The X-15 was shaped like a cigar, with stubbed wings, and small enough to fit under the wing of a B-52. The B-52 would take the X-15 to heights up to 45,000 feet or more, release the plane, where it would ignite its jets and soar to the edge of space. In order to protect the pilot, the X-15 was escorted by chase planes, being F-100s, F-104s, choppers, and a C-130 weather ship.
The X-15 was painted black, hence the name Blackbird, and carried only one pilot. It was tested at Edwards Air Force Base in California, by the Air Force. If successful, it would be turned over to NASA for use.
Most of the plane, a good two-thirds, carried fuel. The fuel was: 1,200 gallons of anhydrous ammonia (water alcohol), 1000 gallons of liquid oxygen, with smaller tanks of hydrogen peroxide, liquid helium, and liquid nitrogen. The water alcohol and liquid oxygen mix forming a controlled explosion powering the plane, and the other fuels keep the liquid oxygen cold at sub-zero temperatures, and prevents overheating of the engines.
The metal has to be heat resistant at high speeds against the friction of the atmosphere. Hoses, pressure valves, bolts, all must be tight with no leaks, the engines cannot overheat, and oxygen must be supplied to the pilot to breathe, the cabin must be pressurized, and meters must have perfect readings. One little glitch can range from failure of the plane to function correctly to the plane exploding and killing the pilot. This factors determined the tests.
For the first year and a half, each test was recorded in this diary with all the details. At first, there were failures like smoke in the cockpit before the plane was released.
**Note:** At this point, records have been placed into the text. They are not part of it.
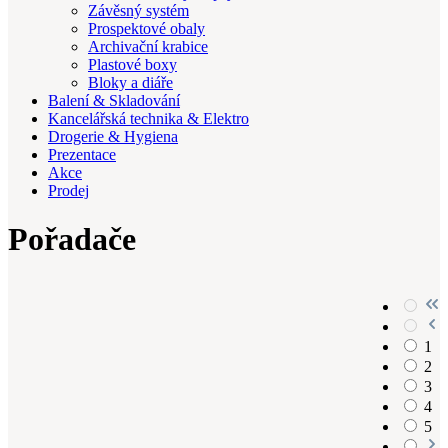
Závěsný systém
Prospektové obaly
Archivační krabice
Plastové boxy
Bloky a diáře
Balení & Skladování
Kancelářská technika & Elektro
Drogerie & Hygiena
Prezentace
Akce
Prodej
Pořadače
1
2
3
4
5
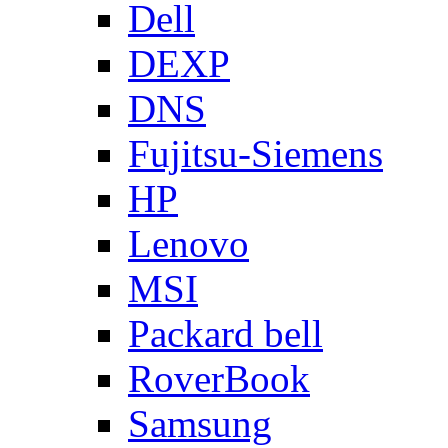
Dell
DEXP
DNS
Fujitsu-Siemens
HP
Lenovo
MSI
Packard bell
RoverBook
Samsung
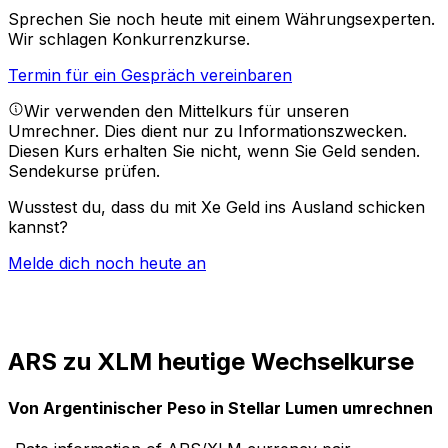
Sprechen Sie noch heute mit einem Währungsexperten.
Wir schlagen Konkurrenzkurse.
Termin für ein Gespräch vereinbaren
Wir verwenden den Mittelkurs für unseren
Umrechner. Dies dient nur zu Informationszwecken.
Diesen Kurs erhalten Sie nicht, wenn Sie Geld senden.
Sendekurse prüfen.
Wusstest du, dass du mit Xe Geld ins Ausland schicken
kannst?
Melde dich noch heute an
ARS zu XLM heutige Wechselkurse
Von Argentinischer Peso in Stellar Lumen umrechnen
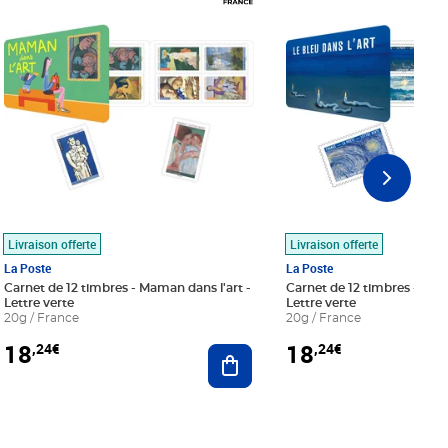
Livraison offerte
Livraison offerte
La Poste
La Poste
Carnet de 12 timbres - Maman dans l'art -
Carnet de 12 timbres - Le bl
Lettre verte
Lettre verte
20g / France
20g / France
18
18
,24€
,24€
r au panier
Ajouter au panier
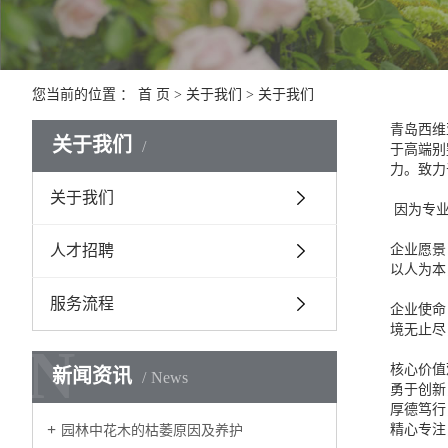
您当前的位置 ：
首 页
>
关于我们
>
关于我们
青岛西维
关于我们
于高端别
力。致力
关于我们
因为专业
人才招聘
企业愿景
以人为本
服务流程
企业使命
境无止尽
N
核心价值
新闻资讯
News
勇于创新
厚德笃行
精心专注
园林中花木的枯萎原因及养护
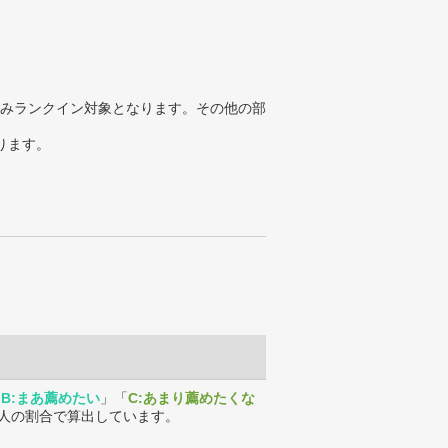
みランクイン対象となります。その他の部
ります。
「
B:まあ薦めたい
」「
C:あまり薦めたくな
人の割合で算出しています。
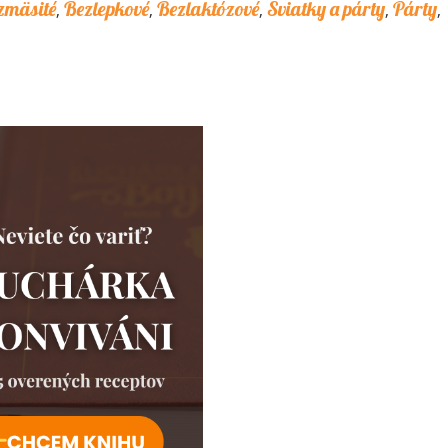
zmäsité
Bezlepkové
Bezlaktózové
Sviatky a párty
Párty
,
,
,
,
,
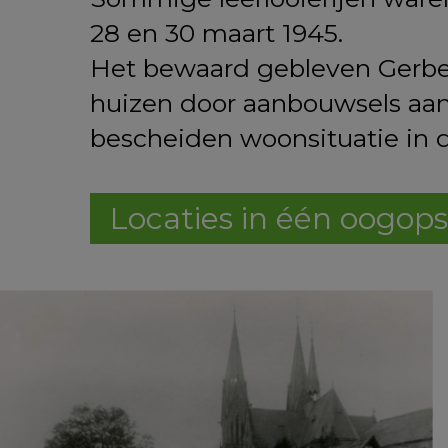
28 en 30 maart 1945.
Het bewaard gebleven Gerber
huizen door aanbouwsels aan 
bescheiden woonsituatie in 
Locaties in één oogops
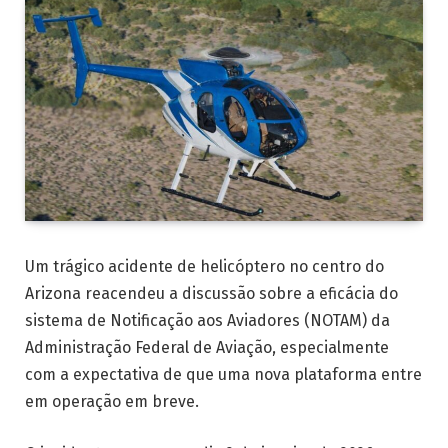
Um trágico acidente de helicóptero no centro do
Arizona reacendeu a discussão sobre a eficácia do
sistema de Notificação aos Aviadores (NOTAM) da
Administração Federal de Aviação, especialmente
com a expectativa de que uma nova plataforma entre
em operação em breve.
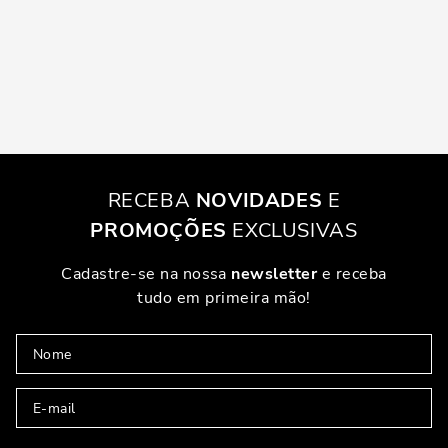
RECEBA
NOVIDADES
E
PROMOÇÕES
EXCLUSIVAS
Cadastre-se na nossa
newsletter
e receba
tudo em primeira mão!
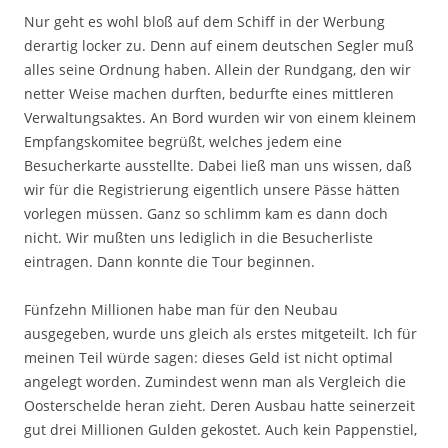
Nur geht es wohl bloß auf dem Schiff in der Werbung
derartig locker zu. Denn auf einem deutschen Segler muß
alles seine Ordnung haben. Allein der Rundgang, den wir
netter Weise machen durften, bedurfte eines mittleren
Verwaltungsaktes. An Bord wurden wir von einem kleinem
Empfangskomitee begrüßt, welches jedem eine
Besucherkarte ausstellte. Dabei ließ man uns wissen, daß
wir für die Registrierung eigentlich unsere Pässe hätten
vorlegen müssen. Ganz so schlimm kam es dann doch
nicht. Wir mußten uns lediglich in die Besucherliste
eintragen. Dann konnte die Tour beginnen.
Fünfzehn Millionen habe man für den Neubau
ausgegeben, wurde uns gleich als erstes mitgeteilt. Ich für
meinen Teil würde sagen: dieses Geld ist nicht optimal
angelegt worden. Zumindest wenn man als Vergleich die
Oosterschelde heran zieht. Deren Ausbau hatte seinerzeit
gut drei Millionen Gulden gekostet. Auch kein Pappenstiel,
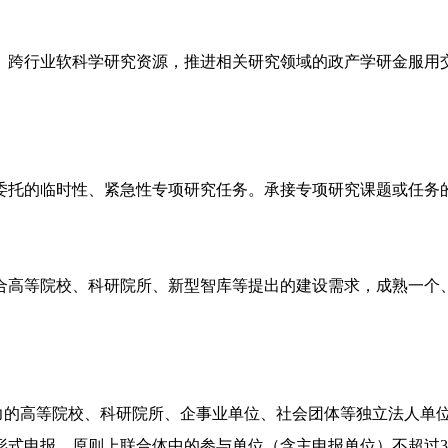
、跨行业软科学研究资源，推进相关研究领域的政产学研金服用
委托的临时性、紧急性专项研究任务。承接专项研究课题或任务
合高等院校、科研院所、新型智库等提出的建设需求，成熟一个
能力的高等院校、科研院所、企事业单位、社会团体等独立法人单
形式申报，原则上联合体中的参与单位（含主申报单位）不超过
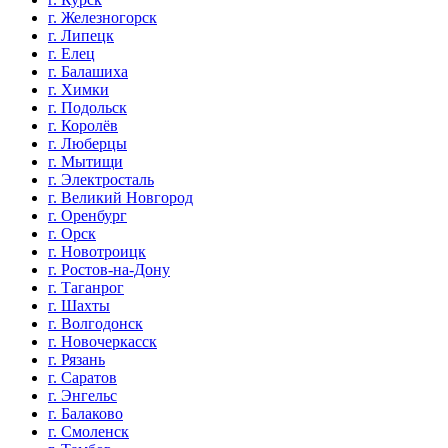
г. Железногорск
г. Липецк
г. Елец
г. Балашиха
г. Химки
г. Подольск
г. Королёв
г. Люберцы
г. Мытищи
г. Электросталь
г. Великий Новгород
г. Оренбург
г. Орск
г. Новотроицк
г. Ростов-на-Дону
г. Таганрог
г. Шахты
г. Волгодонск
г. Новочеркасск
г. Рязань
г. Саратов
г. Энгельс
г. Балаково
г. Смоленск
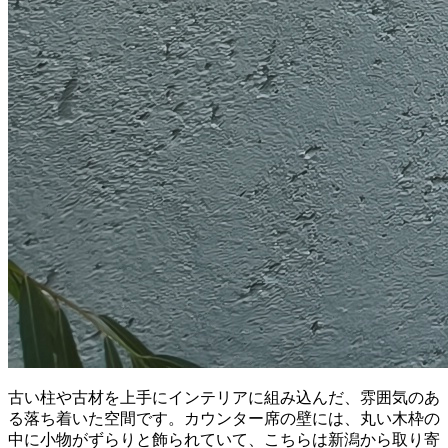
古い柱や古材を上手にインテリアに組み込んだ、雰囲気のあ
る落ち着いた空間です。カウンター席の壁には、丸い木枠の
中に小物がずらりと飾られていて、こちらは新潟から取り寄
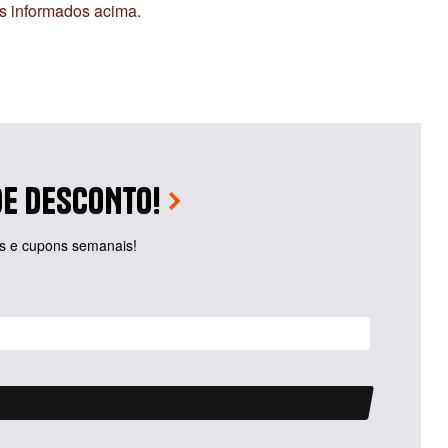
ais informados acima.
E DESCONTO!
tas e cupons semanais!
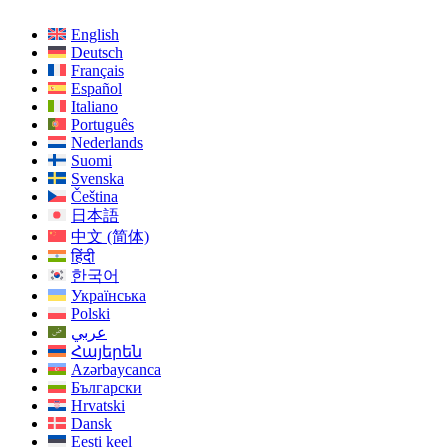
English
Deutsch
Français
Español
Italiano
Português
Nederlands
Suomi
Svenska
Čeština
日本語
中文 (简体)
हिंदी
한국어
Українська
Polski
عربي
Հայերեն
Azərbaycanca
Български
Hrvatski
Dansk
Eesti keel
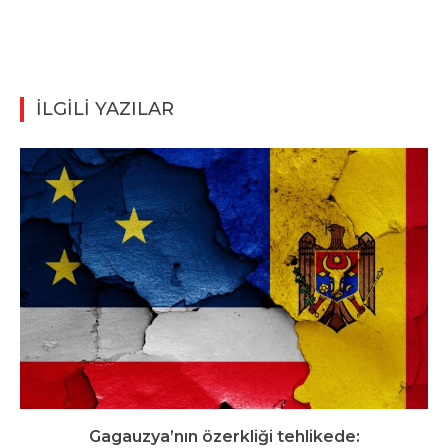
İLGİLİ YAZILAR
Gagauzya’nın özerkliği tehlikede:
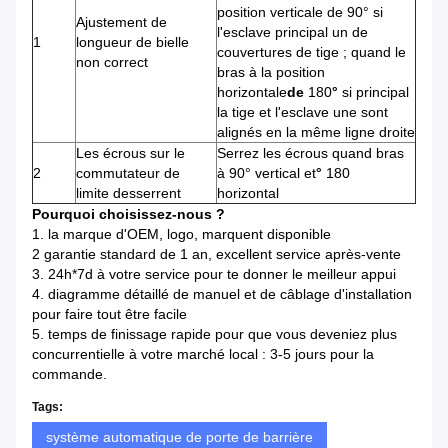
position verticale de 90° si
Ajustement de
l'esclave principal un de
1
longueur de bielle
couvertures de tige ; quand le
non correct
bras à
la
position
horizontale
de
180
°
si principal
la tige et l'esclave une sont
alignés en la même ligne droite
Les écrous sur le
Serrez les écrous quand bras
2
commutateur de
à 90° vertical et
°
180
limite desserrent
horizontal
Pourquoi choisissez-nous ?
1. la marque d'OEM, logo, marquent disponible
2 garantie standard de 1 an, excellent service après-vente
3. 24h*7d à votre service pour te donner le meilleur appui
4. diagramme détaillé de manuel et de câblage d'installation
pour faire tout être facile
5. temps de finissage rapide pour que vous deveniez plus
concurrentielle à votre marché local : 3-5 jours pour la
commande.
Tags:
système automatique de porte de barrière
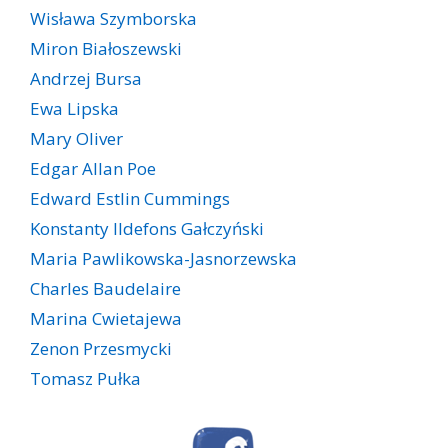
Wisława Szymborska
Miron Białoszewski
Andrzej Bursa
Ewa Lipska
Mary Oliver
Edgar Allan Poe
Edward Estlin Cummings
Konstanty Ildefons Gałczyński
Maria Pawlikowska-Jasnorzewska
Charles Baudelaire
Marina Cwietajewa
Zenon Przesmycki
Tomasz Pułka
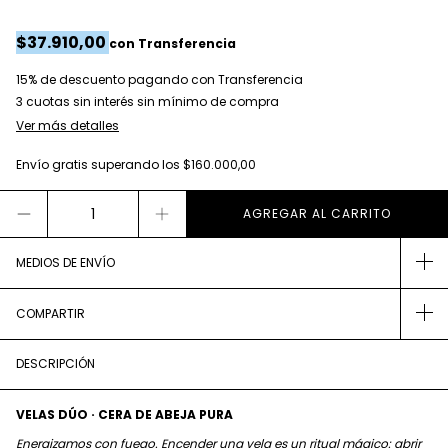
$37.910,00
con
Transferencia
15% de descuento
pagando con Transferencia
Ver más detalles
Envío gratis
superando los
$160.000,00
MEDIOS DE ENVÍO
COMPARTIR
DESCRIPCIÓN
VELAS DÚO · CERA DE ABEJA PURA
Energizamos con fuego. Encender una vela es un ritual mágico: abrir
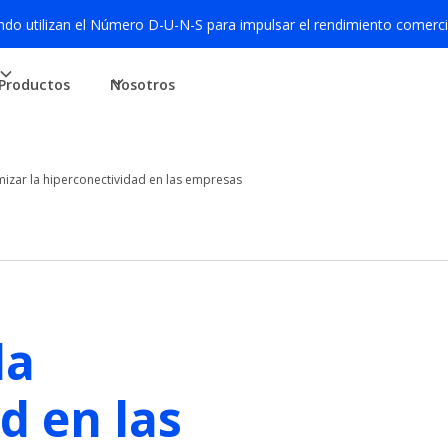
o utilizan el Número D-U-N-S para impulsar el rendimiento comerci
Productos
Nosotros
izar la hiperconectividad en las empresas
la
d en las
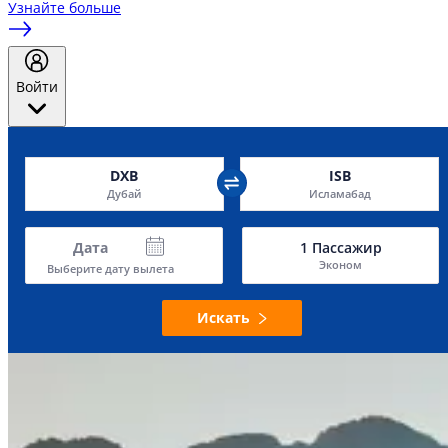
Узнайте больше
Войти
DXB
ISB
Дубай
Исламабад
Дата
1
Пассажир
Эконом
Выберите дату вылета
Искать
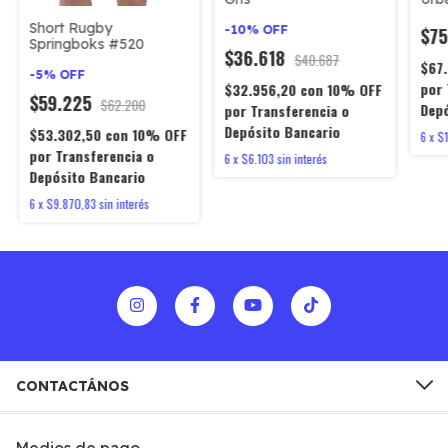
Short Rugby
-
10
%
OFF
$75
Springboks #520
$36.618
$40.687
$67
-
5
%
OFF
por 
$32.956,20
con
10% OFF
$59.225
$62.200
Depó
por Transferencia o
Depósito Bancario
$53.302,50
con
10% OFF
6
x
$
por Transferencia o
6
x
$6.103
sin interés
Depósito Bancario
6
x
$9.870,83
sin interés
CONTACTÁNOS
Medios de pago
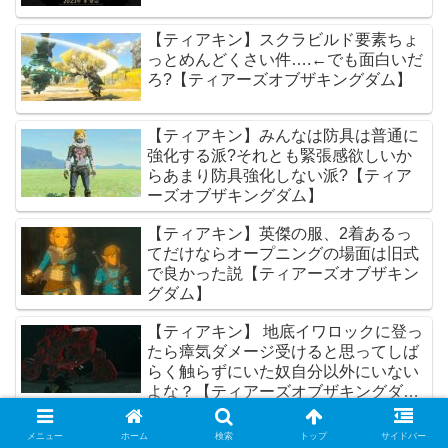
【ティアキン】スクラビルド要素ちょ
っとめんどくさい件….←でも面白いだ
ろ?【ティアーズオブザキングダム】
【ティアキン】みんなは防具は普通に
強化する派?それとも緊張感欲しいか
らあまり防具強化しない派?【ティア
ーズオブザキングダム】
【ティアキン】英傑の服、2着あるっ
てだけならオープニングの場面は旧式
で良かった説【ティアーズオブザキン
グダム】
【ティアキン】 地底イワロックに登っ
たら瘴気ダメージ受けると思ってしば
らく触らずにいた奴自分以外にいない
よな？【ティアーズオブザキングダ
ム】
【ティアキン】シーカー文明消えた理
メニュー
ホーム
検索
トップ
サイドバー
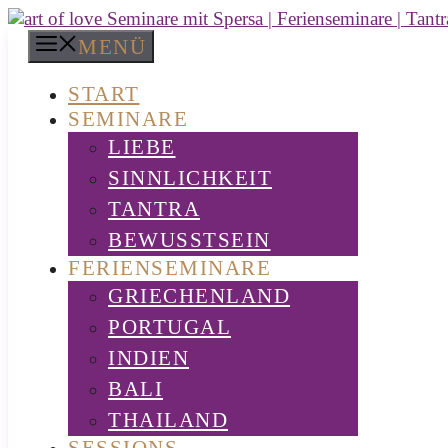
Zum
Inhalt
MENÜ
springen
START
SEMINARE
LIEBE
SINNLICHKEIT
TANTRA
BEWUSSTSEIN
FERIENSEMINARE
GRIECHENLAND
PORTUGAL
INDIEN
BALI
THAILAND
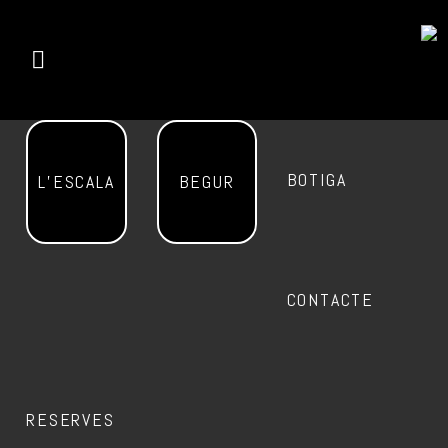
BOTIGA
L’ESCALA
BEGUR
CONTACTE
RESERVES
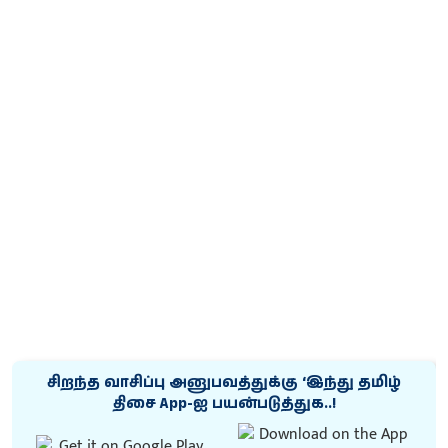
சிறந்த வாசிப்பு அனுபவத்துக்கு ‘இந்து தமிழ்
திசை App-ஐ பயன்படுத்துக..!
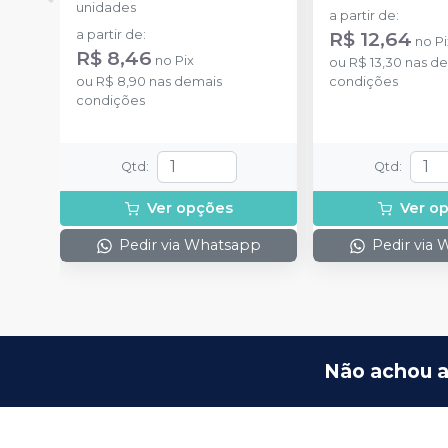
unidades
a partir de
:
a partir de
:
R$ 12,64
no
Pi
R$ 8,46
no
Pix
ou
R$ 13,30
nas de
ou
R$ 8,90
nas demais
condições
condições
Qtd
:
Qtd
:
Ver opções
Ver o
Pedir via Whatsapp
Pedir via
Não achou a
For the first three tests, the X-15 flew captive, meaning it was not released from the B-52. From the fourth test on, the plane at first flew at low speeds and altitude to check for flaws, and there were many: leaks in the hose to inaccurate meters, leading the plane to abort the test.
There were successes, from flying to 70,000 feet at Mach 2 to flying up to 136,600 feet at Mach 3.3. Two successful flight tests, however, were rare, if they occurred. This is due to constant breakdowns in the entire system of the plane.
A successor, the Dyna-Soar, was planned to fly into Earth orbit, but because of the technical difficulties in the X-15 tests, the Dyna-Soar was never built.
Although the diary ends in November, 1960, the X-17 continued testing until 1968, when the project was discontinued, due to numerous technical problems.
Some footnotes here. In August, 1963, Joe Walker flew up to 100 kilometers (62 miles), up to the edge of space and officially became an astronaut.
Tragically, on November 15, 1967, Michael Adain was killed when an airframe during his flight collapsed.
Many space advocated have lamented the cancellation of the X-15 project, believing that it would have been a better alternative to space than the rocket, and had these flights continued, we would be more advanced in space than we are today.
This diary reveals the truth. The attempt was made, but back then, we lacked the technology to accomplish this, so we had no choice but to rely on the rocket, meaning Mercury, Gemini, and Apollo. The space shuttle was an attempt to advance to the space plane, but that too was a failure, due to the fact that it took six months to refurbish it between each flight, costing literally billions of dollars.
The X-15 did lead to later advanced in aerospace technology, creating more advanced heat resistance materials and better engines, with supersonic aircraft today that are more advanced than the X-15 ever was.
Today, private companies are making new strides in hypersonic air/space craft.
This is simple trial and error, and try again.